As a multi-functional plant hormone, auxin plays essential roles in regulating growth and development. Plants responding to external stimuli (such as light, gravity, water, etc.) exhibit altered growth rate and orientation. Auxin accumulation and asymmetric distribution are responsible for regulating the elongation rate of plant cells in different parts of plant organs, which results in bending growth of these organs (Zhang and Friml 2020; Han et al. 2021). Auxin transporters, especially PIN-FORMED transporters (PINs), play key roles in polar auxin transport (Han et al. 2021; Lee et al. 2020; Zhou and Luo 2018). Asymmetric distribution of PINs results in unidirectional auxin transport and asymmetric distribution. After stimulation, the subcellular PIN trafficking and PIN phosphorylation alter the localization of PIN proteins, which will alter auxin transport subsequently (Adamowski and Friml 2015; Narasimhan et al. 2021; Barbosa et al. 2018; Tan et al. 2021; Zhang et al. 2021). Small G protein- or clathrin-mediated vesicle trafficking is involved in PIN trafficking during photo- and gravity-tropic bending growth (Ding et al. 2011; Rakusova et al. 2011; Kleine-Vehn et al. 2010; Narasimhan et al. 2020). Most recently, two SNARE proteins were reported to be involved in auxin regulated seedling growth via regulating subcellular trafficking of auxin transporters (Zhang et al. 2021). In response to endogenous or exogenous stimuli, several amino acids in the central long hydrophilic ring of PINs can be phosphorylated, and the phosphorylation is sufficient to modulate the polar distribution, recycling, and ubiquitin-dependent turnover of PIN proteins (Ganguly et al. 2012; Barbosa et al. 2018; Tan et al. 2021). There are 8 members in PIN family in Arabidopsis thaliana, each has distinct spatial-temporal expression and location profiles. In Arabidopsis thaliana seedlings, PINs-mediated auxin re-distribution play essential roles in tropic response of roots, hypocotyls to various stimuli, including gravity, light, salinity and water (Han et al. 2021; Zhang and Friml 2020; Lee et al. 2020; Adamowski and Friml 2015).

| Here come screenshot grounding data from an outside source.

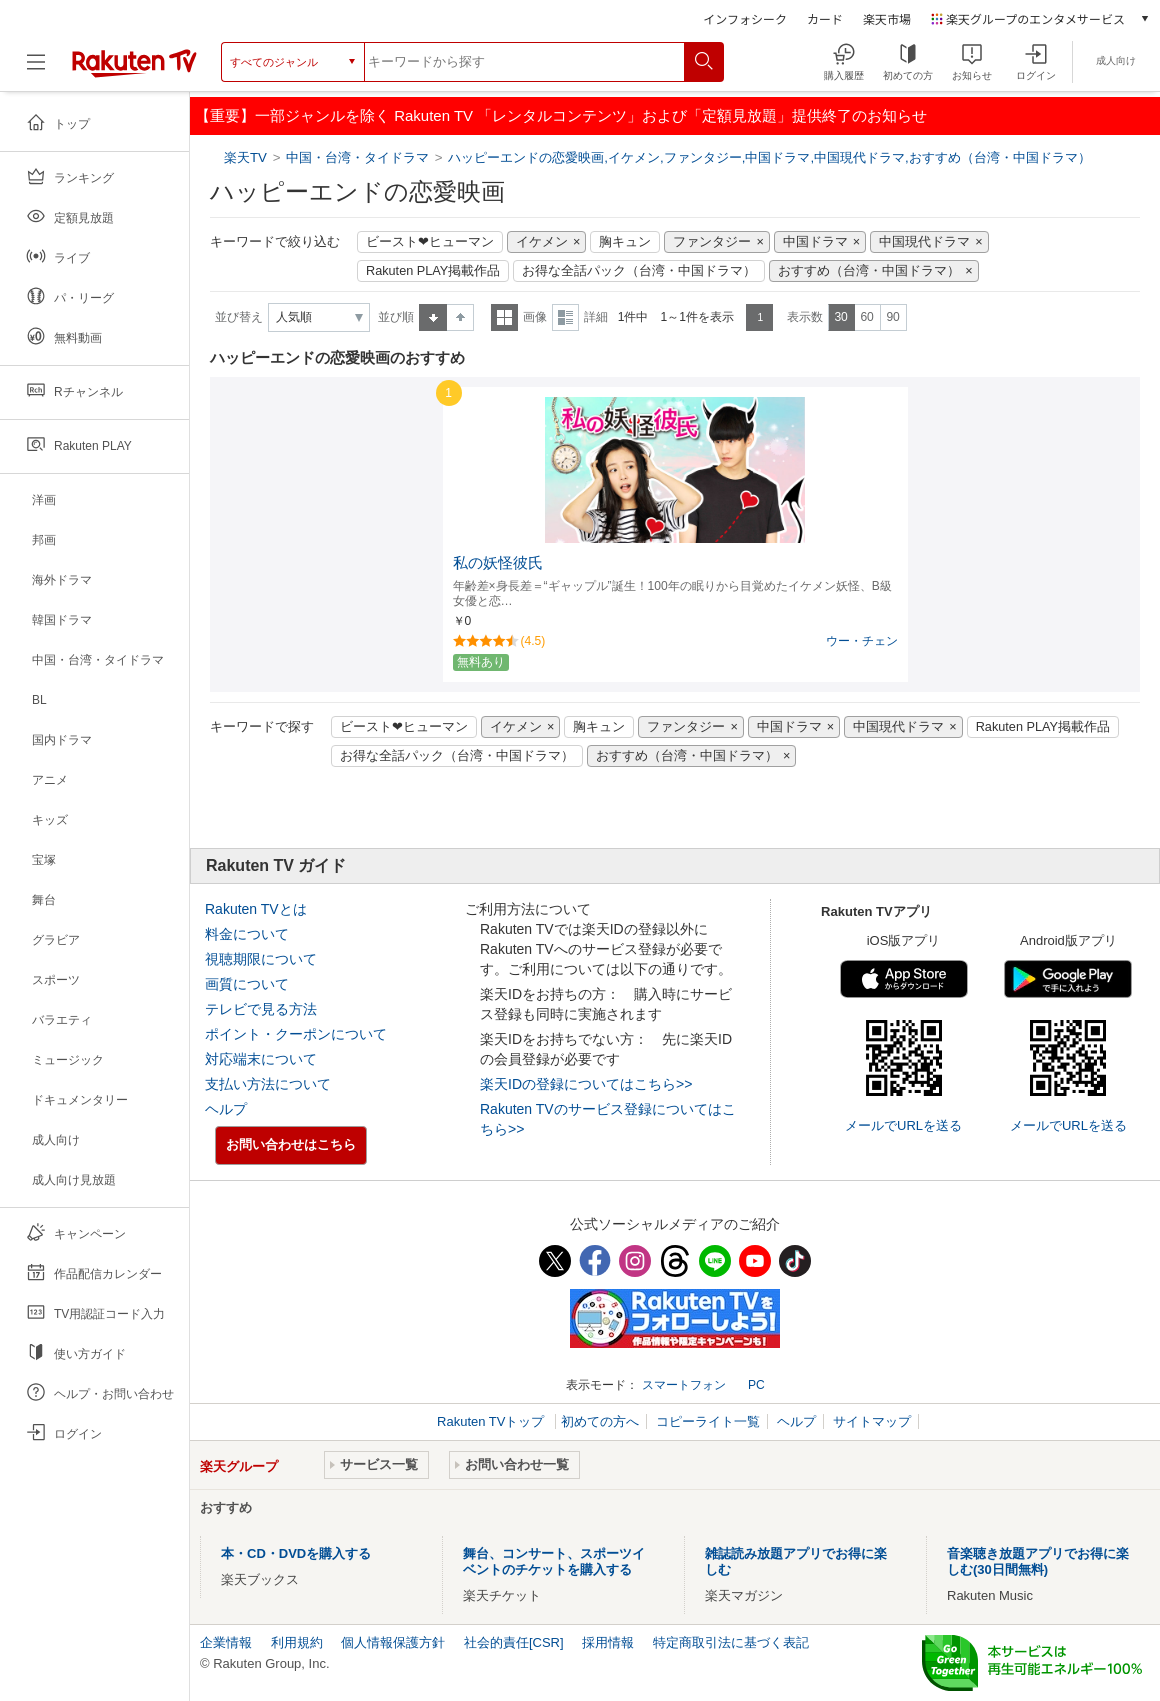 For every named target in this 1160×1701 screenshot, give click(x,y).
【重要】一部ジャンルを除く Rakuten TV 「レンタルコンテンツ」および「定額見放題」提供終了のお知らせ (561, 115)
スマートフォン (684, 1385)
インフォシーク (745, 18)
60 (866, 317)
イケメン (542, 242)
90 (892, 317)
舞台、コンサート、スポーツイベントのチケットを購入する (554, 1561)
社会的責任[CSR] (514, 1642)
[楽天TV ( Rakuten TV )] (134, 69)
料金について (247, 934)
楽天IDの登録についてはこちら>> (586, 1084)
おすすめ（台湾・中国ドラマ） (869, 271)
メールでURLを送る (903, 1125)
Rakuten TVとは (256, 909)
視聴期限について (261, 959)
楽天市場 (887, 18)
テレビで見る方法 (261, 1009)
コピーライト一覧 (708, 1421)
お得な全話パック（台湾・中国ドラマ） (639, 271)
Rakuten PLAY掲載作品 (433, 271)
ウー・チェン (862, 641)
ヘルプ (226, 1109)
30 (840, 317)
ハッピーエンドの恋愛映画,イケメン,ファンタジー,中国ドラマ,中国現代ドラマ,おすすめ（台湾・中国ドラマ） (769, 157)
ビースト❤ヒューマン (430, 242)
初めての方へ (600, 1421)
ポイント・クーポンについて (296, 1034)
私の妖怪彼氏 (498, 563)
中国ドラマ (815, 242)
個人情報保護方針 (393, 1642)
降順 (460, 317)
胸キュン (625, 242)
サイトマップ (872, 1421)
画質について (247, 984)
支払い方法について (268, 1084)
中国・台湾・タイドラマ (357, 157)
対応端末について (261, 1059)
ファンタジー (712, 242)
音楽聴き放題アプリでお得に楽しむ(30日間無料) (1038, 1561)
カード (825, 18)
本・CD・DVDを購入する (296, 1553)
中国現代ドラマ (924, 242)
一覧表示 (504, 317)
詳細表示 (565, 317)
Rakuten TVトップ (492, 1421)
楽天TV (247, 157)
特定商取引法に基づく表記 (731, 1642)
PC (756, 1385)
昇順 (433, 317)
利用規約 (297, 1642)
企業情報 (226, 1642)
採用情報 (608, 1642)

eATP regulates auxin asymmetric distribution in the roots of Arabidopsis thaliana, which alters the growth rate and direction of roots. PIN2 and PIN3 have been reported to be involved in eATP-regulated auxin transport (Liu et al. 2012; Zhu et al. 2017; Zhu et al. 2020). However, the mechanism underlying eATP-regulated PINs abundance and re-location, which in turn alters auxin asymmetric distribution, remains unclear. Some annexins have been shown to be necessary components in eATP signaling. Herein, to elucidate the role of annexins in eATP signaling, we investigated the effects of ATP supplementation on growth and auxin distribution in seedlings of annexin-null mutants. Since two AtANN3 null mutant lines responded to eATP significantly differently from wildtype, the role of AtANN3 was intensively investigated.